The second long-term power auction was launched in April 2016 and the results were unveiled in September that year. A total of 1,853 MW of PV, 1,038 MW wind and 25 MW geothermal projects were successful. In addition, 68 MW of hydropower was awarded CELs and 899 MW of combined cycle plants got firm capacity contracts. Renewables also had a share of the total of about 1.2 GW firm capacity awarded.
Below is a summary of the auctions' awards:
|Power in MWh/year||CELs/year||Firm capacity in MW|
|% of volume sought||84.9%||84.6%||0%|
|% of volume sought||83.8%||87.3%||80%|
Earlier this year Mexico launched its third long-term power auction, whose results will be announced on November 22. For the first time other buyers than the state-owned Comision Federal de Electricidad (CFE) will be able to participate via a clearing house.
Asked about whether he sees increased interest in the new option for power sales to other participants aside from CFE, Enel’s Romanacci said: "At the moment, the Mexican market does not present all the necessary conditions to favor a significant increase of new buyers, other than CFE, but we are confident that in the coming months Mexican regulators will be able to implement the adequate measures to boost the free market, in order to ensure greater liquidity and the participation of more actors."
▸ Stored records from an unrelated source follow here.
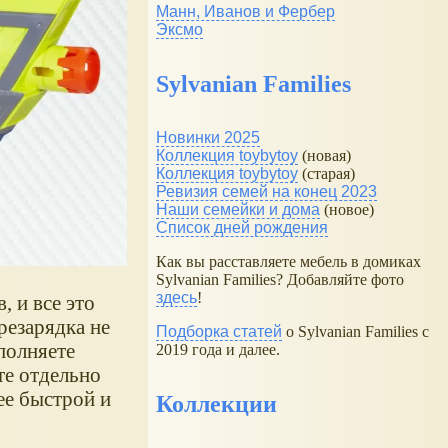
Манн, Иванов и Фербер
Эксмо
Sylvanian Families
Новинки 2025
Коллекция toybytoy
(новая)
Коллекция toybytoy
(старая)
Ревизия семей на конец 2023
Наши семейки и дома
(новое)
Список дней рождения
Как вы расставляете мебель в домиках
Sylvanian Families? Добавляйте фото
здесь
!
 и все это
резарядка не
Подборка статей
о Sylvanian Families с
полняете
2019 года и далее.
те отдельно
ее быстрой и
Коллекции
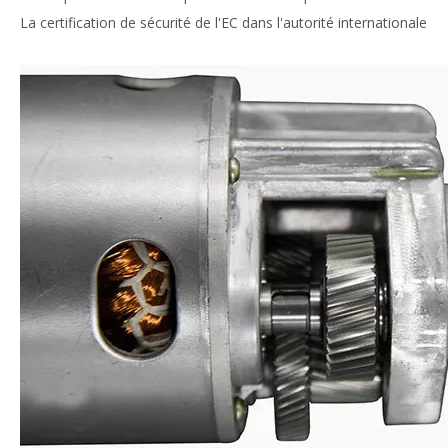
La certification de sécurité de l'EC dans l'autorité internationale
The Mexican authorities this week said they have received 734 payments for bids from 80 bidders for the new auction. With respect to the purchase offers there were two that were not from CFE.
The future of renewable energy in Mexico is promising, Romanacci says. "Following the consolidation of the long-term auction process, the next challenge of the sector will be to ensure market liberalisation, offering opportunities to supply end users," he adds.
Mexico has set a target of getting 35% of its electricity from clean energy sources by 2024, 40% by 2035 and 50% by 2050. Clean energy sources, including large hydropower, accounted for about 20% of total generation in the first half of 2016, according to the Secretariat of Energy (SENER) data.
According to the Global Wind Energy Council (GWEC), Mexico had 3,527 MW of wind capacity at the end of 2016. It currently does not have a substantial amount of installed PV power capacity but things are set to change soon following the long-term auctions. In the second quarter of 2017, the country saw a year-on-year jump in clean energy investment to USD 1.8 billion, based on figures from Bloomberg New Energy Finance (BNEF).